The Governor stopped a statewide conversation about picking and choosing who gets to vote - an important conversation that is currently happening all across America.
Here are some of the most important ballot measures on voting access that we're watching in 2014:
• In Missouri, a proposed initiative would create six weeks of early voting prior to the general election. The initiative's proponents are gathering signatures to put their proposal on the ballot in November.
• In Ohio, a ballot initiative that would lock in early voting and make it easier for people to register to vote has, so far, been blocked by Attorney General Mike DeWine. The initiative's proponents hope to qualify for the general election this fall.
• In Montana, the legislature put two measures on the November ballot that restrict access to voting. One would eliminate same-day registration. The other would exclude third party candidates from the general election.

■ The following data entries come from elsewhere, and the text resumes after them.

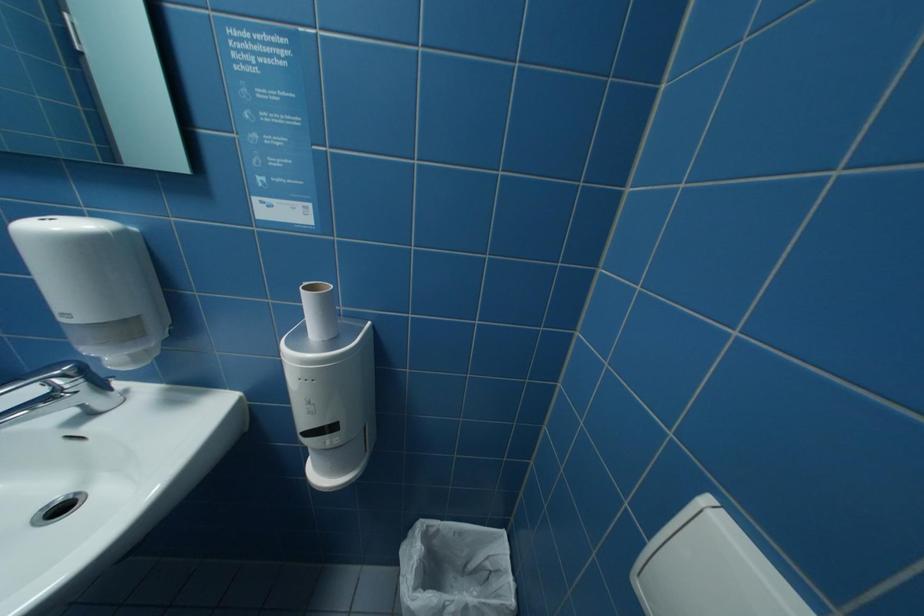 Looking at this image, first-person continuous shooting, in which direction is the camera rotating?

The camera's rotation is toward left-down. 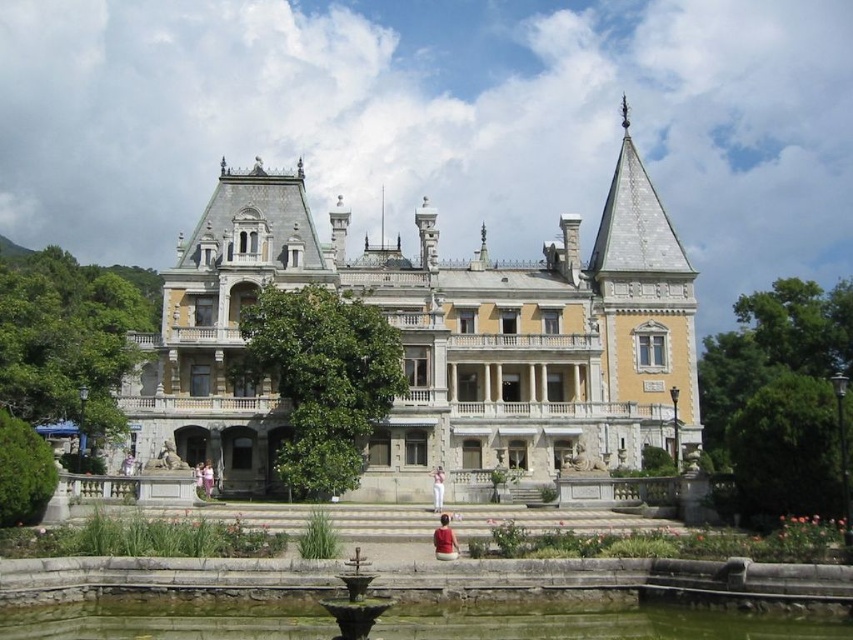 Does yellow stone palace at center have a larger size compared to bronze/rough fountain at center?

Indeed, yellow stone palace at center has a larger size compared to bronze/rough fountain at center.

Where is `yellow stone palace at center`? yellow stone palace at center is located at coordinates (433, 340).

Does bronze/rough fountain at center appear on the right side of pink fabric dress at center?

Indeed, bronze/rough fountain at center is positioned on the right side of pink fabric dress at center.

Between bronze/rough fountain at center and pink fabric dress at center, which one appears on the right side from the viewer's perspective?

From the viewer's perspective, bronze/rough fountain at center appears more on the right side.

At what (x,y) coordinates should I click in order to perform the action: click on bronze/rough fountain at center. Please return your answer as a coordinate pair (x, y). The width and height of the screenshot is (853, 640). Looking at the image, I should click on (355, 602).

Can you confirm if yellow stone palace at center is smaller than white cotton dress at center?

Actually, yellow stone palace at center might be larger than white cotton dress at center.

Does point (154, 426) come farther from viewer compared to point (440, 470)?

Yes, it is.

Identify the location of yellow stone palace at center. (433, 340). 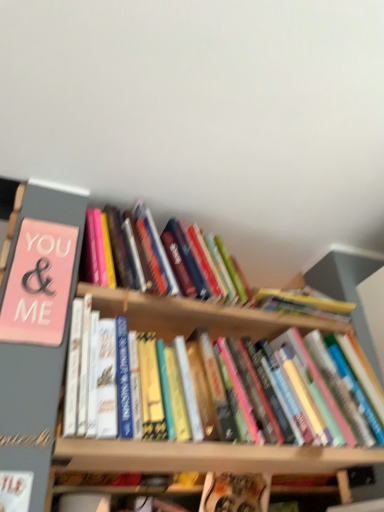 Question: From a real-world perspective, is hardcover book at center, marked as the 1th book in a top-to-bottom arrangement, on hardcover book at center, acting as the 5th book starting from the top?

Choices:
 (A) no
 (B) yes

Answer: (B)

Question: Does hardcover book at center, which is counted as the 5th book, starting from the bottom, have a larger size compared to hardcover book at center, which ranks as the first book in bottom-to-top order?

Choices:
 (A) no
 (B) yes

Answer: (B)

Question: Is hardcover book at center, which is counted as the 5th book, starting from the bottom, positioned in front of hardcover book at center, acting as the 5th book starting from the top?

Choices:
 (A) no
 (B) yes

Answer: (B)

Question: Is hardcover book at center, marked as the 1th book in a top-to-bottom arrangement, at the right side of hardcover book at center, which ranks as the first book in bottom-to-top order?

Choices:
 (A) yes
 (B) no

Answer: (B)

Question: Looking at the image, does hardcover book at center, which ranks as the 3th book in top-to-bottom order, seem bigger or smaller compared to hardcover book at center, which ranks as the first book in bottom-to-top order?

Choices:
 (A) small
 (B) big

Answer: (B)

Question: From a real-world perspective, is hardcover book at center, which ranks as the 3th book in top-to-bottom order, above or below hardcover book at center, acting as the 5th book starting from the top?

Choices:
 (A) above
 (B) below

Answer: (A)

Question: Does point (334, 329) appear closer or farther from the camera than point (258, 487)?

Choices:
 (A) closer
 (B) farther

Answer: (A)

Question: Is hardcover book at center, which ranks as the 3th book in top-to-bottom order, to the left or to the right of hardcover book at center, which ranks as the first book in bottom-to-top order, in the image?

Choices:
 (A) right
 (B) left

Answer: (B)

Question: Based on their positions, is hardcover book at center, which ranks as the 3th book in top-to-bottom order, located to the left or right of white paper at lower left, which ranks as the second book in bottom-to-top order?

Choices:
 (A) left
 (B) right

Answer: (B)

Question: Is point (92, 304) closer or farther from the camera than point (16, 471)?

Choices:
 (A) closer
 (B) farther

Answer: (B)

Question: Based on their sizes in the image, would you say hardcover book at center, which ranks as the 3th book in top-to-bottom order, is bigger or smaller than white paper at lower left, which ranks as the second book in bottom-to-top order?

Choices:
 (A) big
 (B) small

Answer: (A)

Question: Relative to white paper at lower left, which is the 4th book from top to bottom, is hardcover book at center, the 3th book when ordered from bottom to top, in front or behind?

Choices:
 (A) front
 (B) behind

Answer: (B)

Question: Which is correct: white paper at lower left, which ranks as the second book in bottom-to-top order, is inside hardcover book at center, which is counted as the 5th book, starting from the bottom, or outside of it?

Choices:
 (A) outside
 (B) inside

Answer: (A)

Question: In the image, is white paper at lower left, which is the 4th book from top to bottom, positioned in front of or behind hardcover book at center, marked as the 1th book in a top-to-bottom arrangement?

Choices:
 (A) behind
 (B) front

Answer: (B) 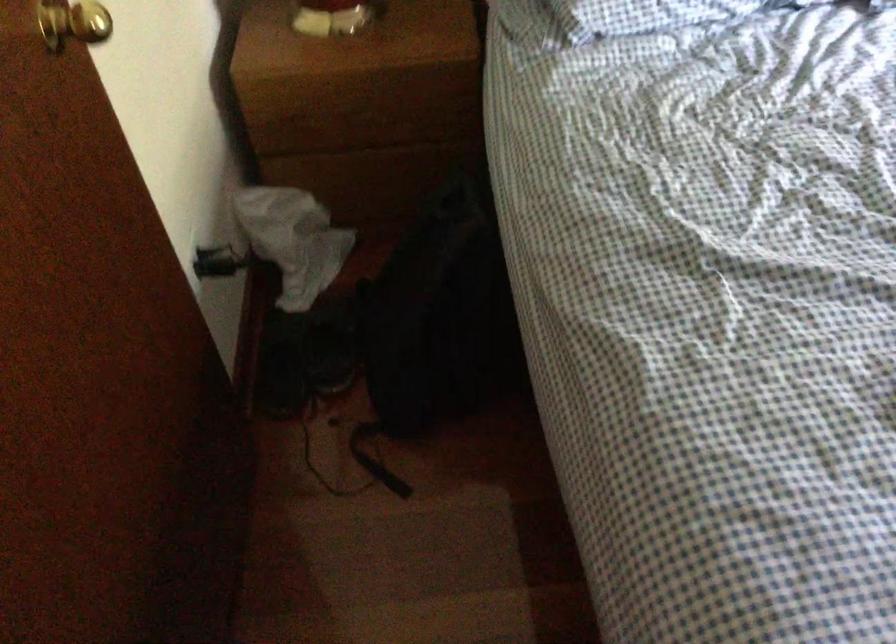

• A number of other states have potential ballot measures requiring photo ID when voting or expanding access to early voting.
• The last time voters were asked to weigh in on voting rights was two years ago in Minnesota, where a proposal to require photo ID was shot down by the voters.
Americans are seeing their voting rights restricted all across the country. Fueled by groups such as ALEC (the American Legislative Exchange Council) and its network of state-based stink tanks, efforts to strip away voting rights have popped up in more than 19 states with proposals to reduce voter registration opportunities, reduce access to early voting and make it harder for students to vote.
Limiting participation in our democracy allows politicians to pick the voters who decide everything from candidate elections to economic fairness, protecting women's health, workers' rights and LGBT equality. Disturbingly, this effort disproportionately excludes women, people of color, transgender people and the elderly from participating.
In several states, including Arizona, voters are using ballot measures to protect their right to vote and lend their voices to this national conversation on voting rights.
What's more American than discussing our right to vote and access to the ballot box?
Brewer's actions may have stopped the referendum, but she hasn't stopped the conversation. And in this conversation, voters have a voice.